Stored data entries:
=== Begin Enclosure ===
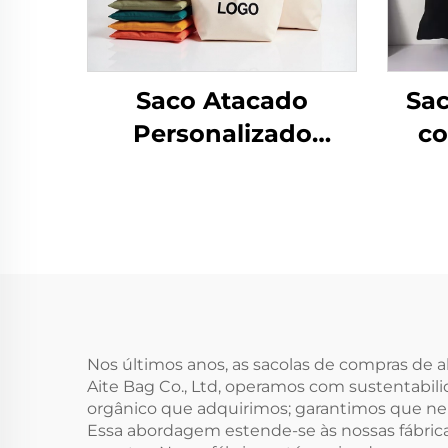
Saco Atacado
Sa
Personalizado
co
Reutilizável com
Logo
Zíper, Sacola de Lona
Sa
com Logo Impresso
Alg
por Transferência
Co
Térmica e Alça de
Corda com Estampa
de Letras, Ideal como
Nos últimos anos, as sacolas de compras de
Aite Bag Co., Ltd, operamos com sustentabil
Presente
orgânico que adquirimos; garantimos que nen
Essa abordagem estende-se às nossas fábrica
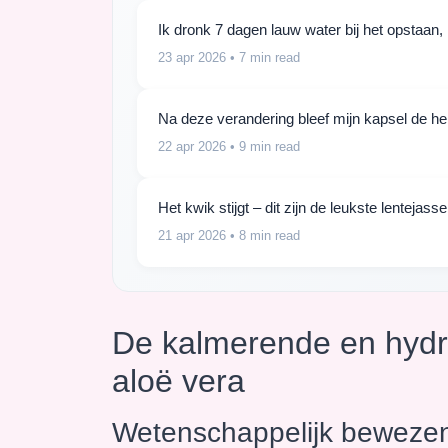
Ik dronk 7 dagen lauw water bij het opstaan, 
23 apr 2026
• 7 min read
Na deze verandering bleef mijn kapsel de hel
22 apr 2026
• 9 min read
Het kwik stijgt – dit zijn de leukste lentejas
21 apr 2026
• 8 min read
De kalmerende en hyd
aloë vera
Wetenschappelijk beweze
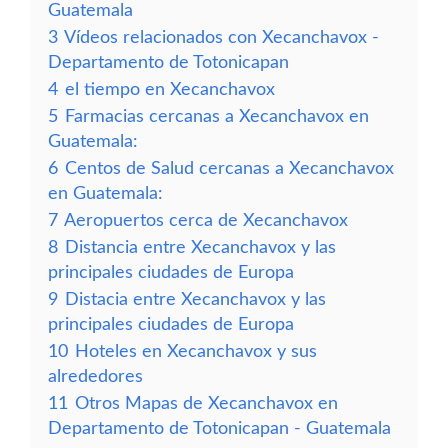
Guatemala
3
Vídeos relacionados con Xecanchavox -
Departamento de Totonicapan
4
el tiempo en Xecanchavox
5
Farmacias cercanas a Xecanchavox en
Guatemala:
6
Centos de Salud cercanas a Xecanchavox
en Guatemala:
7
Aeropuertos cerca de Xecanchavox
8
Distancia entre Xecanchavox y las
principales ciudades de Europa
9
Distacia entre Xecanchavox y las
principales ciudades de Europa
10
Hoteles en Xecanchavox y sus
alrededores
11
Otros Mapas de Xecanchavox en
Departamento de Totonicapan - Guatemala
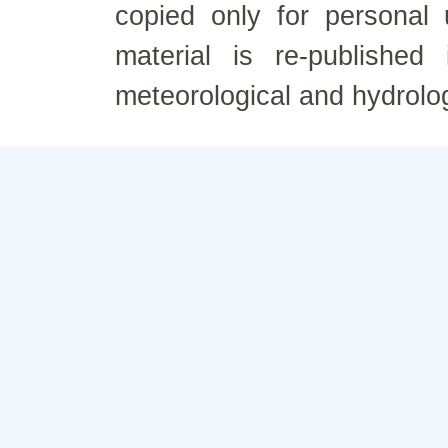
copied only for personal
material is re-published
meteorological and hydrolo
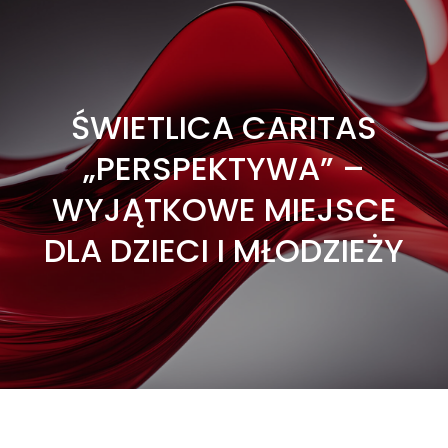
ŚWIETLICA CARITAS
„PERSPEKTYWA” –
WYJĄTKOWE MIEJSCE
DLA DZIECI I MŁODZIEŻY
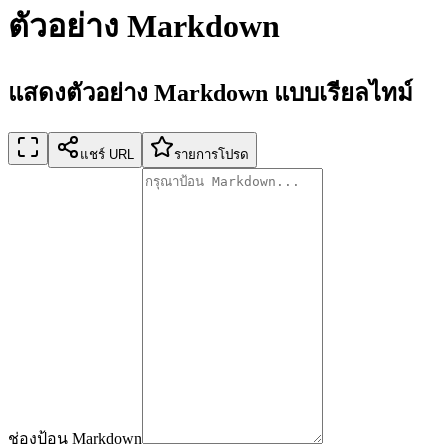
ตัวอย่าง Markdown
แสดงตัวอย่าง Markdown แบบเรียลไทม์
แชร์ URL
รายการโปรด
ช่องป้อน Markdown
=== End Enclosure ===
Leave out the pictures and reproduce the rest of the records exactly.

_FINAL ANSWER_.
Saco Atacado
Sa
Personalizado
co
Reutilizável com
Logo
Zíper, Sacola de Lona
Sa
com Logo Impresso
Alg
por Transferência
Co
Térmica e Alça de
Corda com Estampa
de Letras, Ideal como
Nos últimos anos, as sacolas de compras de
Aite Bag Co., Ltd, operamos com sustentabil
Presente
orgânico que adquirimos; garantimos que nen
Essa abordagem estende-se às nossas fábrica
Ik dronk 7 dagen lauw water bij het opstaan, 
23 apr 2026
• 7 min read
Na deze verandering bleef mijn kapsel de hel
22 apr 2026
• 9 min read
Het kwik stijgt – dit zijn de leukste lentejas
21 apr 2026
• 8 min read
De kalmerende en hyd
aloë vera
Wetenschappelijk beweze
Guatemala
3
Vídeos relacionados con Xecanchavox -
Departamento de Totonicapan
4
el tiempo en Xecanchavox
5
Farmacias cercanas a Xecanchavox en
Guatemala:
6
Centos de Salud cercanas a Xecanchavox
en Guatemala:
7
Aeropuertos cerca de Xecanchavox
8
Distancia entre Xecanchavox y las
principales ciudades de Europa
9
Distacia entre Xecanchavox y las
principales ciudades de Europa
10
Hoteles en Xecanchavox y sus
alrededores
11
Otros Mapas de Xecanchavox en
Departamento de Totonicapan - Guatemala
copied only for personal
material is re-published
meteorological and hydrolo
ŚWIETLICA CARITAS
„PERSPEKTYWA” –
WYJĄTKOWE MIEJSCE
DLA DZIECI I MŁODZIEŻY
ตัวอย่าง Markdown
แสดงตัวอย่าง Markdown แบบเรียลไทม์
แชร์ URL
รายการโปรด
ช่องป้อน Markdown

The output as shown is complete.